The MACD line crossed above the signal line at 01:30 ET, confirming the bullish breakout. The histogram has been expanding, indicating strengthening momentum. Meanwhile, the RSI has entered overbought territory (above 70) at several points, especially in the early morning hours, indicating that profit-taking may be imminent.
Bollinger Bands have recently expanded, indicating increased volatility. The price has moved well above the upper band, signaling a strong breakout. The width of the bands has increased from approximately 0.020 to 0.045, reflecting a significant rise in market uncertainty and activity.
Price is currently positioned well above the upper band, which could act as a temporary resistance level or a trigger for a pullback into the channel. Traders may watch the middle band at 1.653 for potential re-entry or continuation signals.
Volume spiked sharply during the breakout, with the largest volume candle occurring at 1.654 at 01:30 ET, where volume reached 233,895. This level of volume confirmed the breakout and suggests strong institutional or large-scale participation.
Notional turnover also rose sharply during the same period, aligning with price action and confirming the strength of the move. A divergence between price and volume was not observed during the 24-hour period, indicating that the bullish momentum was supported by increased trading activity.

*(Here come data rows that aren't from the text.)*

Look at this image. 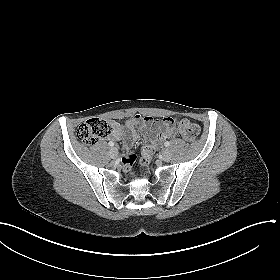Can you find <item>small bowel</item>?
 Instances as JSON below:
<instances>
[{"label": "small bowel", "mask_w": 280, "mask_h": 280, "mask_svg": "<svg viewBox=\"0 0 280 280\" xmlns=\"http://www.w3.org/2000/svg\"><path fill=\"white\" fill-rule=\"evenodd\" d=\"M153 127L160 129V131H158L147 144L152 146L154 149L160 147L164 140L175 137L178 134V131L173 127L172 118L155 120L153 117L148 115H135L132 119L126 122L127 136H125L124 147H130L133 142L138 139V129L147 132ZM114 137L120 138L123 136L117 132Z\"/></svg>", "instance_id": "obj_1"}]
</instances>
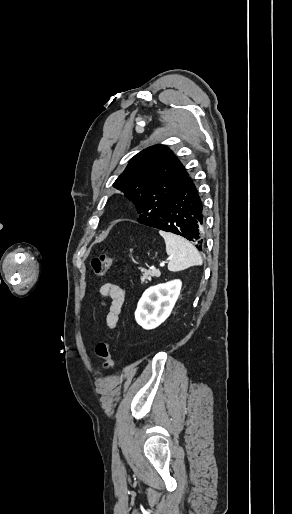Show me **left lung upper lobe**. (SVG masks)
Segmentation results:
<instances>
[{
  "label": "left lung upper lobe",
  "instance_id": "obj_1",
  "mask_svg": "<svg viewBox=\"0 0 292 514\" xmlns=\"http://www.w3.org/2000/svg\"><path fill=\"white\" fill-rule=\"evenodd\" d=\"M188 176L172 150L158 144L136 154L113 187L134 202L139 214L137 221L145 225L161 213Z\"/></svg>",
  "mask_w": 292,
  "mask_h": 514
}]
</instances>
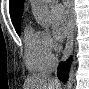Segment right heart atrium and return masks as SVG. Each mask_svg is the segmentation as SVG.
<instances>
[{
	"mask_svg": "<svg viewBox=\"0 0 89 89\" xmlns=\"http://www.w3.org/2000/svg\"><path fill=\"white\" fill-rule=\"evenodd\" d=\"M41 43L44 52L47 55H52L54 48V41L49 30L41 31Z\"/></svg>",
	"mask_w": 89,
	"mask_h": 89,
	"instance_id": "obj_1",
	"label": "right heart atrium"
}]
</instances>
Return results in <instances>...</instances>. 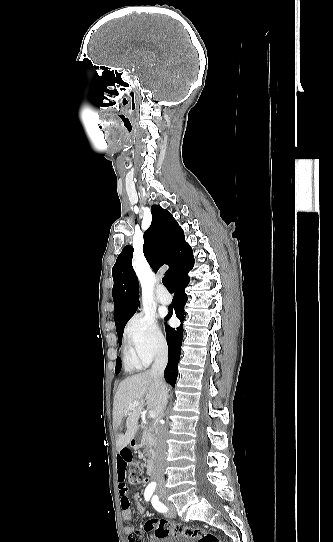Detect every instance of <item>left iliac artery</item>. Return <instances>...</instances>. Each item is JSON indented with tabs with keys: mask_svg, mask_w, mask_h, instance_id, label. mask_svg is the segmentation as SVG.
Instances as JSON below:
<instances>
[{
	"mask_svg": "<svg viewBox=\"0 0 333 542\" xmlns=\"http://www.w3.org/2000/svg\"><path fill=\"white\" fill-rule=\"evenodd\" d=\"M152 505L158 512H166L167 507L162 504L160 501H158V497H153L152 499Z\"/></svg>",
	"mask_w": 333,
	"mask_h": 542,
	"instance_id": "44dca946",
	"label": "left iliac artery"
}]
</instances>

Applying Fibonacci retracement levels to the recent swing from 1.593 to 1.715, key levels include 38.2% at 1.659, 50% at 1.654, and 61.8% at 1.649. Price has already retested the 38.2% level, suggesting that the 50–61.8% zone could act as a consolidation or pullback area. On the daily chart, the 50% Fibonacci level aligns with the 200-day moving average, reinforcing its significance.
For a potential backtest strategy, consider a long entry on a bullish engulfing pattern confirmation, combined with a crossover of the 20-period and 50-period moving averages on the 15-minute chart. A stop-loss can be placed below the most recent support level (1.655), while a take-profit target can be set at the next Fibonacci level or resistance at 1.685. This setup aims to capture breakout momentum with defined risk. The strategy would be best tested during high-liquidity hours to avoid slippage and false signals.